[Start of Attachment]
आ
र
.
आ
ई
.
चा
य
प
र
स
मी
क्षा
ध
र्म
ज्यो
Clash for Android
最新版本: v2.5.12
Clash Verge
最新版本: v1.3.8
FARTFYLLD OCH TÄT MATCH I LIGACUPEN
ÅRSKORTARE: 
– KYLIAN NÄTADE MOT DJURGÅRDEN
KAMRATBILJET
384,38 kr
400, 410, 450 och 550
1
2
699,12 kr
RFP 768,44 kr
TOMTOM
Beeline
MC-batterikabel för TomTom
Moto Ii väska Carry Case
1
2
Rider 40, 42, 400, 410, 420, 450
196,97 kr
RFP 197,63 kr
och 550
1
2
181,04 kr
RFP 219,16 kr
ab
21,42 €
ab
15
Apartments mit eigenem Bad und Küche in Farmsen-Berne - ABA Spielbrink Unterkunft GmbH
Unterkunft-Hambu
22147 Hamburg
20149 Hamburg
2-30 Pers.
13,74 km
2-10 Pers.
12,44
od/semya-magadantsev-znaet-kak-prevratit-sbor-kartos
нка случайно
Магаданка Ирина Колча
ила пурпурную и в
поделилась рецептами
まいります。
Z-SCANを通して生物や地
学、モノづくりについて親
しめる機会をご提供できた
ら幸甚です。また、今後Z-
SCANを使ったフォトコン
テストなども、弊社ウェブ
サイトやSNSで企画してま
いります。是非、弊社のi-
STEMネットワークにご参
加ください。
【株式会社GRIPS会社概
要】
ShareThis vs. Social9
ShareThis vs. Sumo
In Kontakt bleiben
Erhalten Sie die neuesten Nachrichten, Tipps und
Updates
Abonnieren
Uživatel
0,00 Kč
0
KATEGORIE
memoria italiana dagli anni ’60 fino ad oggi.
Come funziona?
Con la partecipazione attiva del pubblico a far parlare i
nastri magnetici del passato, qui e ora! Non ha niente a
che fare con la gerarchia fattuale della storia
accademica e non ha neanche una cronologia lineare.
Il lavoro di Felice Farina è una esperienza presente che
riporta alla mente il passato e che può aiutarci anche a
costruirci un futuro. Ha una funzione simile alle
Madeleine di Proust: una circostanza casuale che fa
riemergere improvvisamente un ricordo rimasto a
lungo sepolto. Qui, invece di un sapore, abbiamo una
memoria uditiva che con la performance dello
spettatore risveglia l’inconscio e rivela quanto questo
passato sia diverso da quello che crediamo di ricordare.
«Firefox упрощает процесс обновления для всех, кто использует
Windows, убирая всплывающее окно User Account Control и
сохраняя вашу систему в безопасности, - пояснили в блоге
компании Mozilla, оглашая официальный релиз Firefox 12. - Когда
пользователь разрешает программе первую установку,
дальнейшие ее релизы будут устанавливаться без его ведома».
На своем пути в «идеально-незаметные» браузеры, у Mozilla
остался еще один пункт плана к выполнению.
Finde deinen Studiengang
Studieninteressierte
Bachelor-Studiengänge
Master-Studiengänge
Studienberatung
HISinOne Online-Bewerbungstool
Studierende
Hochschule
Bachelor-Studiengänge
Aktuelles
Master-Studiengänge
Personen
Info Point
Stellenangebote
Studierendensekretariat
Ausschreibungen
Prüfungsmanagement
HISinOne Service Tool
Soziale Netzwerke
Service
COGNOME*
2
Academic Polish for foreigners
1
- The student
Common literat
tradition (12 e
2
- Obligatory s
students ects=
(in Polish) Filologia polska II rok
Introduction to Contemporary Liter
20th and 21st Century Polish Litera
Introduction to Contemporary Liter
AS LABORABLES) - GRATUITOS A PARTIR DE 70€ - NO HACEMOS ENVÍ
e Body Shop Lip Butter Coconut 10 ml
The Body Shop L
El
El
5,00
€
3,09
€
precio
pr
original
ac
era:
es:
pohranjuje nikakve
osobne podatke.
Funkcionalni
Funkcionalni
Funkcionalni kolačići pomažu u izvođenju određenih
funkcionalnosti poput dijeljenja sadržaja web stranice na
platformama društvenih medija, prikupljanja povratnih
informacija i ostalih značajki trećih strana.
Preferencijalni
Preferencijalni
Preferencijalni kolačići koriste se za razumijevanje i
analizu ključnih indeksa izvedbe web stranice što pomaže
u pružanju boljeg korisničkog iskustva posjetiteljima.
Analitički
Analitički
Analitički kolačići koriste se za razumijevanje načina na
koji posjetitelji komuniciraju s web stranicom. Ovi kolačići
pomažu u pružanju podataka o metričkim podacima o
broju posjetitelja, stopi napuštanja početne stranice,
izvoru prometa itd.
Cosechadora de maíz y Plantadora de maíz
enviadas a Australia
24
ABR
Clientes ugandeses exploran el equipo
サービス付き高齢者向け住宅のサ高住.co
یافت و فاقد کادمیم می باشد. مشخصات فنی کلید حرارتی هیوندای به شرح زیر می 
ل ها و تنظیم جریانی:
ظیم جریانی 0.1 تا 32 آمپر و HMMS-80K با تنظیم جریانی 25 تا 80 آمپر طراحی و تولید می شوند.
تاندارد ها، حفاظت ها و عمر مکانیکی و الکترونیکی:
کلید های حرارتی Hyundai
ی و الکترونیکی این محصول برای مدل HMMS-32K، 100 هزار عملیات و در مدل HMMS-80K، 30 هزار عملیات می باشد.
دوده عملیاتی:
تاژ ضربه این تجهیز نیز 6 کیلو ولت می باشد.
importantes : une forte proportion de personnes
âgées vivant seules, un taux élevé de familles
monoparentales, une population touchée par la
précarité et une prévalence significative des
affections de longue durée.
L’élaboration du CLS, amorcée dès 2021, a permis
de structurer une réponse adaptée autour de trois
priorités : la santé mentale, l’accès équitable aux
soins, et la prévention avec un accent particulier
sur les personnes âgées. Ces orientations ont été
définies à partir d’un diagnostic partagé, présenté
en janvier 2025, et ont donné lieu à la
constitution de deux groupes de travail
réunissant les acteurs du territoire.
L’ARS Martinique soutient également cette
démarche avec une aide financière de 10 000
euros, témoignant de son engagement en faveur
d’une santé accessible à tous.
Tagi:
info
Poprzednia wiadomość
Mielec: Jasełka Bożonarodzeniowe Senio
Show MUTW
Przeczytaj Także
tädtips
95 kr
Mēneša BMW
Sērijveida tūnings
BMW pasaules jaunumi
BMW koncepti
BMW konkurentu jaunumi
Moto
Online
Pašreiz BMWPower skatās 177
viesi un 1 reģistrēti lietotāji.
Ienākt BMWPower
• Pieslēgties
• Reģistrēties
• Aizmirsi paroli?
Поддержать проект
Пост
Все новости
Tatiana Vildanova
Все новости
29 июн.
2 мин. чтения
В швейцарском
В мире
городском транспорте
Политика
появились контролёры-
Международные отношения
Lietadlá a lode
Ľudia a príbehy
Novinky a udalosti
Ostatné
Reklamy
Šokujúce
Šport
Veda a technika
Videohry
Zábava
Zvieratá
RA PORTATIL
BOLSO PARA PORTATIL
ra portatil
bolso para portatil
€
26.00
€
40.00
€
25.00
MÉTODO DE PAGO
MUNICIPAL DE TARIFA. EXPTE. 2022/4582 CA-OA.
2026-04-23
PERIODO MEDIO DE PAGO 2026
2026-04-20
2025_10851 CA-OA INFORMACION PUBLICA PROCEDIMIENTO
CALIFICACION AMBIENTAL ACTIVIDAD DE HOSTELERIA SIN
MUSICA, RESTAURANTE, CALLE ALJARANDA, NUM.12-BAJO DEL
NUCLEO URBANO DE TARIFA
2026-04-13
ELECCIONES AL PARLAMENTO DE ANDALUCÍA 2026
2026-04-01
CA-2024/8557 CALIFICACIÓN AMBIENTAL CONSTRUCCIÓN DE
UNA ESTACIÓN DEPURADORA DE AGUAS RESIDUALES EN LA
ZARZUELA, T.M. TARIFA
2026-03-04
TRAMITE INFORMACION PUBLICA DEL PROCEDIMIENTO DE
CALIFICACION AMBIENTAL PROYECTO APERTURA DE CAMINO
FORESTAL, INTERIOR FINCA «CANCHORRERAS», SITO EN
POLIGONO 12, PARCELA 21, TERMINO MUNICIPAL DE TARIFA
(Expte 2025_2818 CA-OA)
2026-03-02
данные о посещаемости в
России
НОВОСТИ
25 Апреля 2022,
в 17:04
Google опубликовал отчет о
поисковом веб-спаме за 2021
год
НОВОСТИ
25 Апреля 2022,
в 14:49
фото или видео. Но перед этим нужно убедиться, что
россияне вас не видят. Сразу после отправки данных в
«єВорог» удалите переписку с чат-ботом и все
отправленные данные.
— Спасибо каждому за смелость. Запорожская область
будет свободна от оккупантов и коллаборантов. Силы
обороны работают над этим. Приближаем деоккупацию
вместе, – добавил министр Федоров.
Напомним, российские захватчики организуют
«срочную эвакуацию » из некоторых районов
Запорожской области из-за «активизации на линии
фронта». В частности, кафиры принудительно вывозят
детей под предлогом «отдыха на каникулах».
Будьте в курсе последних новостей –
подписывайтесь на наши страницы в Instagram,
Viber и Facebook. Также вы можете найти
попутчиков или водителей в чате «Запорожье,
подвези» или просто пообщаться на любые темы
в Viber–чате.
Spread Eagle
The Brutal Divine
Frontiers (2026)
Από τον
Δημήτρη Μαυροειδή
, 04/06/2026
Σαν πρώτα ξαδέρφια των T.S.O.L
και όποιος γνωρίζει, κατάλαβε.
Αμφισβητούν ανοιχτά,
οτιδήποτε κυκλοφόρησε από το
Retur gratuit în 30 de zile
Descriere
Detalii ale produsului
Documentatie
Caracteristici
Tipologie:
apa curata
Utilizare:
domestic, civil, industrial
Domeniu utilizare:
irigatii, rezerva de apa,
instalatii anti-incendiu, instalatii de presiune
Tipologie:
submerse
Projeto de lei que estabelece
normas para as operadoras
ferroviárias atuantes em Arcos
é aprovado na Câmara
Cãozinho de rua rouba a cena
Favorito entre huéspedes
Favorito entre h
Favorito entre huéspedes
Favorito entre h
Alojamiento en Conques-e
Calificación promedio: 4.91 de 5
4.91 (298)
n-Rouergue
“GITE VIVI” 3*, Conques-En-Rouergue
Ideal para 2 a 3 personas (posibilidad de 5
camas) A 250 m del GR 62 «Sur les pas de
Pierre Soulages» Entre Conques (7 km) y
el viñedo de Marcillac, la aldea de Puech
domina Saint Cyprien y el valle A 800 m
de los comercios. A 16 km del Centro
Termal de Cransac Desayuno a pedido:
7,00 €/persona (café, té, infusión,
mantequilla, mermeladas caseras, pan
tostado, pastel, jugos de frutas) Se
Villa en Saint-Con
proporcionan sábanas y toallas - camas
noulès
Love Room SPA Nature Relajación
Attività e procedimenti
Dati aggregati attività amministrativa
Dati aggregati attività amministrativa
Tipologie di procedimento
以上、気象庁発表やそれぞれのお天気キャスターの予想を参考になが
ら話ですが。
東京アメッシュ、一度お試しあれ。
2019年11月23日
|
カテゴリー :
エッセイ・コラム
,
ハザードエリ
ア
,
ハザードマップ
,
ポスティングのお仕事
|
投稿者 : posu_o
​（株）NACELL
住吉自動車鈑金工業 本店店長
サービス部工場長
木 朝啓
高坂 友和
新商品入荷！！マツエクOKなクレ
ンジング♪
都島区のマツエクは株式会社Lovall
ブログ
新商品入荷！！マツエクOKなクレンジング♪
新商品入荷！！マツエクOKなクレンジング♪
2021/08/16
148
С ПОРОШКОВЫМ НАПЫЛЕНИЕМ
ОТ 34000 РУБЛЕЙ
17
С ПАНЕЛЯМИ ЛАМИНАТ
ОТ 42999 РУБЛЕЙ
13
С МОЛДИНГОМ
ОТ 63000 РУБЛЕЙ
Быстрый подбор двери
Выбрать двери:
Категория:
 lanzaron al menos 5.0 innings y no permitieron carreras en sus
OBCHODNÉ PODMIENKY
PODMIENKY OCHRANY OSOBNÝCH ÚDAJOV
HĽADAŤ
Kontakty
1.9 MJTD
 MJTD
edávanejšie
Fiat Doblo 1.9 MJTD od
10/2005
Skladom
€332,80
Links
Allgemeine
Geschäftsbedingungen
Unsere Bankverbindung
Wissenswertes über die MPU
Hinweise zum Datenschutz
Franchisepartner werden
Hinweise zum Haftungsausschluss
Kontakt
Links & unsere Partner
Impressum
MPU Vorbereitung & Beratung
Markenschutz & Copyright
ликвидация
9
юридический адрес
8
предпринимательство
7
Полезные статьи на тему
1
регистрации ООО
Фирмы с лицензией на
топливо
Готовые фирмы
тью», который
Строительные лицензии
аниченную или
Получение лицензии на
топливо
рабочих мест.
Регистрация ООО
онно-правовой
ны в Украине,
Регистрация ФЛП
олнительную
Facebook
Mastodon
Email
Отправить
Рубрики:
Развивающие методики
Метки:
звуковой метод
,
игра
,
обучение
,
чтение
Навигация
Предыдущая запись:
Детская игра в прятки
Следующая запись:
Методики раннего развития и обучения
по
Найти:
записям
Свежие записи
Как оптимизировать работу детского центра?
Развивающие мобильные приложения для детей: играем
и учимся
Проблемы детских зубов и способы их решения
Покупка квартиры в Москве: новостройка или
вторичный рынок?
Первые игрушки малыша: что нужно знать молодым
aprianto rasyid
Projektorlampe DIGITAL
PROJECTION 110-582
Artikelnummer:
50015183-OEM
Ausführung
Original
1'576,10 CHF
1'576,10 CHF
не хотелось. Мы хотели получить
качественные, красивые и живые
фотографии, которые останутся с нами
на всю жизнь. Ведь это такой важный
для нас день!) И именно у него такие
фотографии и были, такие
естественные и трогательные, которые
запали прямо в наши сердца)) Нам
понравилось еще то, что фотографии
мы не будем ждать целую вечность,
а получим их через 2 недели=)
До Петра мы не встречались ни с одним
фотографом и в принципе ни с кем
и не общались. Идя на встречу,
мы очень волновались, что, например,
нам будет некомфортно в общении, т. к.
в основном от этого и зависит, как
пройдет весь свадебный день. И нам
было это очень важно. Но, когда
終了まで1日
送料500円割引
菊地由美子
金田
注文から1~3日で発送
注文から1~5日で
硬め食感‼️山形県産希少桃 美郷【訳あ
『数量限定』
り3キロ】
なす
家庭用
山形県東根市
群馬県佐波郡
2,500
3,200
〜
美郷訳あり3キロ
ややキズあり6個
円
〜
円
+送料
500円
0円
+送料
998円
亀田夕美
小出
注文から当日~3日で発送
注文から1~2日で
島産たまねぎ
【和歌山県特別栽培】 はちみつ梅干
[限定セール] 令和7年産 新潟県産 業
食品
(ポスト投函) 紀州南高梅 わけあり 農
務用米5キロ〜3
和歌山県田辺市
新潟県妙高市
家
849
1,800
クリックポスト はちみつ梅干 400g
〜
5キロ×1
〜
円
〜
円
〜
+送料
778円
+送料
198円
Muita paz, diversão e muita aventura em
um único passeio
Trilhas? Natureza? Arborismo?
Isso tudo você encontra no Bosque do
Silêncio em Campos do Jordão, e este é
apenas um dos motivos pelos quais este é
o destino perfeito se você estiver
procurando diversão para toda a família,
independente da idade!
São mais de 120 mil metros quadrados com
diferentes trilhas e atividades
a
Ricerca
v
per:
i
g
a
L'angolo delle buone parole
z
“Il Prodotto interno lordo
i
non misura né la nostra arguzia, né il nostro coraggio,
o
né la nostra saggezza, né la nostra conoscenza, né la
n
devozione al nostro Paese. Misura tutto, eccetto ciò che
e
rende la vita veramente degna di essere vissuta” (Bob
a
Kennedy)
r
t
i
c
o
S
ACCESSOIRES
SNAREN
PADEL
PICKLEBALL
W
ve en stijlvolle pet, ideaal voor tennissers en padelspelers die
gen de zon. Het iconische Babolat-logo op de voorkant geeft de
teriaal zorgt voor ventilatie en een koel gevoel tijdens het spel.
[End of Attachment]
For this task, write out exactly the lines of the entries above, starting at the line with "В швейцарском" and ending at the line with "MÉTODO DE PAGO", both included, and no others.

В швейцарском
В мире
городском транспорте
Политика
появились контролёры-
Международные отношения
Lietadlá a lode
Ľudia a príbehy
Novinky a udalosti
Ostatné
Reklamy
Šokujúce
Šport
Veda a technika
Videohry
Zábava
Zvieratá
RA PORTATIL
BOLSO PARA PORTATIL
ra portatil
bolso para portatil
€
26.00
€
40.00
€
25.00
MÉTODO DE PAGO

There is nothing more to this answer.